When the words, "Travis Hamonic" and "Trade" first floated across social media on Wednesday, the first thought most of us had was that the conversation between Hamonic and Islanders GM Garth Snow went something like this:
But Travis Hamonic is different. He's always been different. From the moment he came up as an injury replacement five years ago, to right now as one of the Islanders' top four defenseman, Hamonic has always stood out because of his play and his often front-and-center emotions.
In contrast to what we thought was happening behind the scenes, here's the actual Hamonic talking about his request for a trade to a team closer to his home in Winnipeg:
As he speaks, Hamonic seems overwhelmed by the attention. He heaps high praise on the GM that drafted him, the players that play alongside him, the coach that's taught him, the owner that pays him and the building he, for now, calls home.
Trade requests are nothing new to the Islanders. If you've followed them long enough, you've seen players of all stripes say, "er, thanks but no thanks" and push to play someplace else. Episodes like those are among the reasons we as fans normally expect the worst of this team.
Usually, when a player wants off the Islanders, he doesn't sound like this. Most of the time, they don't say anything until they get to their new team. Then they burp out the usual boilerplate about thanking the organization and looking forward to a fresh start.
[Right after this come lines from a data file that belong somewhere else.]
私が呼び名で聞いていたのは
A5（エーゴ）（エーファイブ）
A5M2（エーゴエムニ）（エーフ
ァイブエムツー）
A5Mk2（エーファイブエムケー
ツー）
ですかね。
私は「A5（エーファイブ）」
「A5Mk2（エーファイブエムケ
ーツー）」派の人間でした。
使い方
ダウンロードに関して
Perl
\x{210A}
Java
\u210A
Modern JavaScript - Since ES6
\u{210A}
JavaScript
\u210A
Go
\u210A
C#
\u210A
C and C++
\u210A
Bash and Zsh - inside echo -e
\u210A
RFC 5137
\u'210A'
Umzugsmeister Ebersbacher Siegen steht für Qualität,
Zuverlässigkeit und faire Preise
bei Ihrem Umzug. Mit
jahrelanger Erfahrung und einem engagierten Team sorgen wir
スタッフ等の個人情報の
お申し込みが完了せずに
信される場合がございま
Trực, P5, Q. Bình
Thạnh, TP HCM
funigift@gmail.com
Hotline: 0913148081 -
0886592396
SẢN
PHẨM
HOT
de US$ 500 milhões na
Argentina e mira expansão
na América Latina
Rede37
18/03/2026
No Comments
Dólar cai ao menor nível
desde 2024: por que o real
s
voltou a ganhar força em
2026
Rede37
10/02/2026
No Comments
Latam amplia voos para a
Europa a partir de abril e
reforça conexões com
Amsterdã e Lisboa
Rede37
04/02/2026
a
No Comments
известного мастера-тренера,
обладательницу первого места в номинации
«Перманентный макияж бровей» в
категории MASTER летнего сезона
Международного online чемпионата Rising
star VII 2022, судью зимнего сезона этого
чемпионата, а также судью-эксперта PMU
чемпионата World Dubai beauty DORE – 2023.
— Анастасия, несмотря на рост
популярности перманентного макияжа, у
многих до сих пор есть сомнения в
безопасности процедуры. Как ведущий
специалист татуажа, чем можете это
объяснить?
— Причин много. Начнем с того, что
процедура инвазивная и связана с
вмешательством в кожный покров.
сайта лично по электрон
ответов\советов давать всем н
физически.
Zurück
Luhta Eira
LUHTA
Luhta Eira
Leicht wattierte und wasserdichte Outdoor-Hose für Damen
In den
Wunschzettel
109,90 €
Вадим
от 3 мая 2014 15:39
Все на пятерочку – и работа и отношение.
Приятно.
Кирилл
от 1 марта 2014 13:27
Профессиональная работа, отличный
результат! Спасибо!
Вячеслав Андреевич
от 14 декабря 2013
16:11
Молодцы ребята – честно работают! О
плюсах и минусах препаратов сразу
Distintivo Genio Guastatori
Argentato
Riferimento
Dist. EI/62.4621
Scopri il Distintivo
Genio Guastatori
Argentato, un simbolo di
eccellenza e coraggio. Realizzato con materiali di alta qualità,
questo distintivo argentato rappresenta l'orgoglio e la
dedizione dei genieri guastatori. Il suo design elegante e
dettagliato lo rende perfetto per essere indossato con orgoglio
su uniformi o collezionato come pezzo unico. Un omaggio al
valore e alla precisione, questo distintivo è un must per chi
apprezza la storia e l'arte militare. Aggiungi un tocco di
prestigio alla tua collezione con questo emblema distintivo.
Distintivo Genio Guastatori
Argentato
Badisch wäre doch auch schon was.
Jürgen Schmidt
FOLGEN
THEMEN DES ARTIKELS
But Travis Hamonic is different. As if knowing what everyone was already thinking, Hamonic threw a bucket of cold water on the reasons we assumed were behind the request. Hamonic is many things, but he's never come off as guy prone to blowing sunshine up people's asses. If this is how he toes the company line, Hamonic should add "actor" to his long list of admirable character traits.
No trade is imminent, and there's no guarantee that Snow can even acquire the "equal-level replacement" he's seeking. Finding another blueliner that logs around 20 minutes a night, moves the puck in the right direction corsi-wise, kills penalties, can lead the occasional offensive rush and - yes - hits and isn't shy physically, could be possible but it's not going to be easy.
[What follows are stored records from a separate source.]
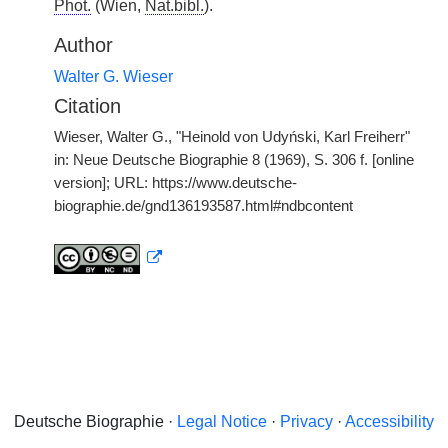
Phot.
(Wien,
Nat.bibl.
).
Author
Walter G. Wieser
Citation
Wieser, Walter G., "Heinold von Udyński, Karl Freiherr"
in: Neue Deutsche Biographie 8 (1969), S. 306 f. [online
version]; URL: https://www.deutsche-
biographie.de/gnd136193587.html#ndbcontent
Deutsche Biographie ·
Legal Notice
·
Privacy
·
Accessibility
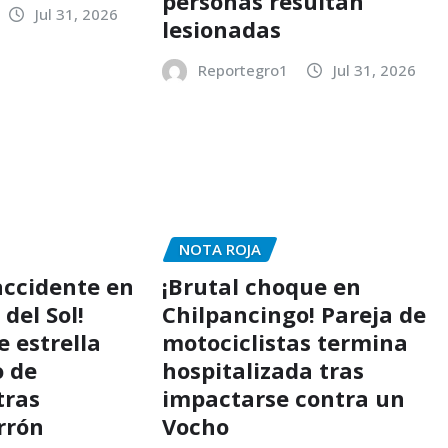
personas resultan
Jul 31, 2026
lesionadas
Reportegro1
Jul 31, 2026
NOTA ROJA
accidente en
¡Brutal choque en
 del Sol!
Chilpancingo! Pareja de
 estrella
motociclistas termina
o de
hospitalizada tras
tras
impactarse contra un
rrón
Vocho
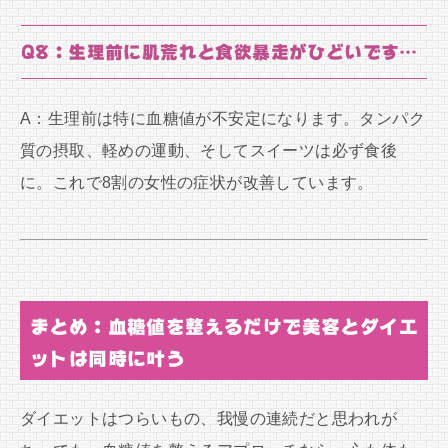
Q8：生理前に肌荒れと食欲暴走がひどいです…
A：生理前は特に血糖値が不安定になります。タンパク
質の摂取、軽めの運動、そしてスイーツは必ず食後
に。これで8割の女性の症状が改善しています。
まとめ：血糖値を整えるだけで美容とダイエ
ットは同時に叶う
ダイエットはつらいもの、我慢の連続だと思われが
One of the ironic things about Hamonic's out-of-the-blue request is that he's been playing great hockey this season. Certainly not like a guy whose mind is a thousand miles away.
But Travis Hamonic is different.
What about equal value financially? The seven year, $27 million deal Hamonic signed with the Islanders in 2013 was a show of confidence and loyalty from both parties. Hamonic was drafted by the Islanders and wanted to be an Islander for a long time. Guys who provide what he does often cost much, much more.
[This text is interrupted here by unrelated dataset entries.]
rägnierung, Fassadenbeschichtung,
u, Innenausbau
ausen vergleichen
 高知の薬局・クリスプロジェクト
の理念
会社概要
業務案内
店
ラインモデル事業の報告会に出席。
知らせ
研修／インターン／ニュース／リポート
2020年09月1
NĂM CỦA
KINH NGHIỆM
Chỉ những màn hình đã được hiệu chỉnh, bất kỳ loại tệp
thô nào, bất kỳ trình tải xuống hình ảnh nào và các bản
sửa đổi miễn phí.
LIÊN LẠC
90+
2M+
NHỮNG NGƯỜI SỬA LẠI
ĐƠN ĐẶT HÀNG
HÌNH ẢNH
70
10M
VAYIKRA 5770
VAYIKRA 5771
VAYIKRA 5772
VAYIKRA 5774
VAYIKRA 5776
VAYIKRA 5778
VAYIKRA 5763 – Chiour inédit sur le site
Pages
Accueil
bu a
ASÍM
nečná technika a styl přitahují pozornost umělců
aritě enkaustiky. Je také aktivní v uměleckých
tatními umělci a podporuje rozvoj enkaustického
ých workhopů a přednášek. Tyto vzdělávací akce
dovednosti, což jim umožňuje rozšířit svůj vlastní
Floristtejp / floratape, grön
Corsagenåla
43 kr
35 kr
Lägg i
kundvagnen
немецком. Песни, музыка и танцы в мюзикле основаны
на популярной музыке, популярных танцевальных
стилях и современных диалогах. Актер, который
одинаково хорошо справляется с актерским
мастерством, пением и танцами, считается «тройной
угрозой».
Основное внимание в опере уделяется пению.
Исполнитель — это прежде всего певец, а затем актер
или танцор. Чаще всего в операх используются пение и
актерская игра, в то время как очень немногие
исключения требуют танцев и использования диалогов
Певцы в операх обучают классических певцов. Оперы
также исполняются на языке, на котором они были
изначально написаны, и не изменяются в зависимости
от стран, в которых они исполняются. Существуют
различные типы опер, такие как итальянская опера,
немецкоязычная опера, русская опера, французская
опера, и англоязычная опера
But Travis Hamonic is different. However things have changed for him on a personal level, he committed to the Islanders in a way outside observers still don't expect.
Islanders don't get talked about on ESPN. They just don't. The last time I can specifically remember the Islanders getting mentioned on The Worldwide Leader was Steve Levy talking about the Zigmund Palffy-Bryan Smolinski-Derek King line being a productive one for coach Mike Milbury. You do the math to figure out what season that was.
But Travis Hamonic is different. His tragic story of losing his father to a heart attack as a young boy, then dedicating his career to his dad's memory and his time to connecting with kids who have also lost parents, showed that he was much, much more than just a very good hockey player.
Even now, with most of the facts of the situation out in the open, plenty of fans are ready to say good riddance to another one who doesn't want to be part of the solution.
But this is different. This is Travis Hamonic.
Maybe Snow can find someone who fits all of those bills. But it will be a new player, who will need time to gel with his new teammates and settle into life as an Islander as opposed to a... whatever.
Whoever he is, he won't be Travis Hamonic. He'll be different.